ADM is alleging that Basel, Switzerland-based Syngenta sold corn seed with traits not approved in all major export markets and didn’t take “reasonable stewardship practices” to stop the resulting crop from commingling or tainting the rest of the U.S. corn supply, the Chicago-based company said in a statement today.
“ADM believes Syngenta’s actions were irresponsible and is seeking monetary damages,” Jackie Anderson, an ADM spokesman, said in the e-mailed statement.
ADM is the latest U.S. grain handler to sue Syngenta due to losses related to traits not approved by China. In September Cargill Inc., the grain exporter that’s the largest closely held company in the U.S., sued Syngenta over claims it illegally marketed its Agrisure Viptera corn seed before getting import approval from China.

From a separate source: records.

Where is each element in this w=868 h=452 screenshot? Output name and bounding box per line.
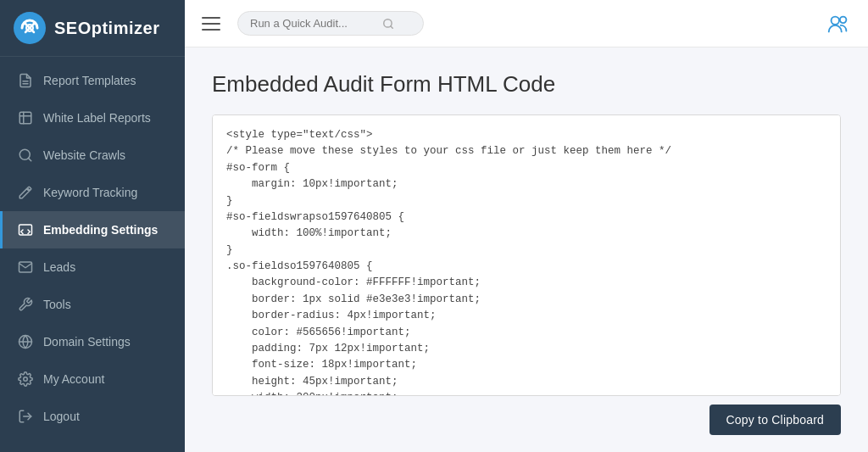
svg-point-10 bbox=[24, 377, 28, 382]
logo-icon bbox=[14, 12, 46, 44]
hamburger-line-1 bbox=[202, 17, 220, 19]
content-area: Embedded Audit Form HTML Code Copy to Cl… bbox=[185, 47, 868, 452]
sidebar-item-domain-settings[interactable]: Domain Settings bbox=[0, 323, 185, 360]
embed-icon bbox=[18, 222, 33, 237]
sidebar-item-keyword-tracking[interactable]: Keyword Tracking bbox=[0, 174, 185, 211]
logout-icon bbox=[18, 409, 33, 424]
svg-line-13 bbox=[391, 25, 393, 28]
sidebar-item-embedding-settings[interactable]: Embedding Settings bbox=[0, 211, 185, 248]
gear-icon bbox=[18, 371, 33, 387]
topbar bbox=[185, 0, 868, 47]
search-icon bbox=[382, 18, 394, 30]
sidebar-item-logout[interactable]: Logout bbox=[0, 398, 185, 435]
sidebar-item-my-account[interactable]: My Account bbox=[0, 360, 185, 398]
file-icon bbox=[18, 73, 33, 88]
hamburger-line-3 bbox=[202, 29, 220, 31]
svg-line-6 bbox=[28, 158, 31, 160]
sidebar-item-tools[interactable]: Tools bbox=[0, 286, 185, 323]
copy-to-clipboard-button[interactable]: Copy to Clipboard bbox=[709, 405, 841, 435]
bottom-bar: Copy to Clipboard bbox=[212, 396, 841, 435]
topbar-right bbox=[826, 11, 851, 36]
main-content: Embedded Audit Form HTML Code Copy to Cl… bbox=[185, 0, 868, 452]
wrench-icon bbox=[18, 297, 33, 312]
sidebar-item-report-templates[interactable]: Report Templates bbox=[0, 62, 185, 99]
logo-container: SEOptimizer bbox=[0, 0, 185, 57]
globe-icon bbox=[18, 334, 33, 349]
svg-rect-4 bbox=[19, 112, 31, 124]
search-circle-icon bbox=[18, 148, 33, 163]
hamburger-line-2 bbox=[202, 23, 220, 25]
sidebar: SEOptimizer Report Templates White Label… bbox=[0, 0, 185, 452]
logo-text: SEOptimizer bbox=[54, 19, 159, 38]
tag-icon bbox=[18, 110, 33, 126]
code-container bbox=[212, 114, 841, 396]
svg-point-14 bbox=[832, 16, 839, 24]
sidebar-nav: Report Templates White Label Reports Web… bbox=[0, 57, 185, 452]
code-textarea[interactable] bbox=[213, 115, 840, 395]
hamburger-button[interactable] bbox=[202, 14, 227, 34]
search-bar bbox=[237, 11, 424, 36]
pencil-icon bbox=[18, 185, 33, 200]
sidebar-item-leads[interactable]: Leads bbox=[0, 248, 185, 286]
page-title: Embedded Audit Form HTML Code bbox=[212, 71, 841, 98]
envelope-icon bbox=[18, 259, 33, 275]
user-icon-button[interactable] bbox=[826, 11, 851, 36]
svg-point-15 bbox=[840, 16, 847, 23]
search-input[interactable] bbox=[250, 17, 377, 30]
svg-rect-7 bbox=[19, 225, 32, 235]
sidebar-item-website-crawls[interactable]: Website Crawls bbox=[0, 137, 185, 174]
user-group-icon bbox=[826, 11, 851, 36]
sidebar-item-white-label-reports[interactable]: White Label Reports bbox=[0, 99, 185, 137]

“Syngenta believes that the lawsuit is without merit and strongly upholds the right of growers to have access to approved new technologies that can increase both their productivity and their profitability,” Syngenta said today in an e-mailed statement.
ADM’s filing was confirmed today by a court clerk in state court in Hahnville, Louisiana.
The case is Archer Daniels Midland Co. v. Syngenta Corp., No. 79219, St. Charles Parish, Louisiana, District Court, 29th Judicial District (Hahnville).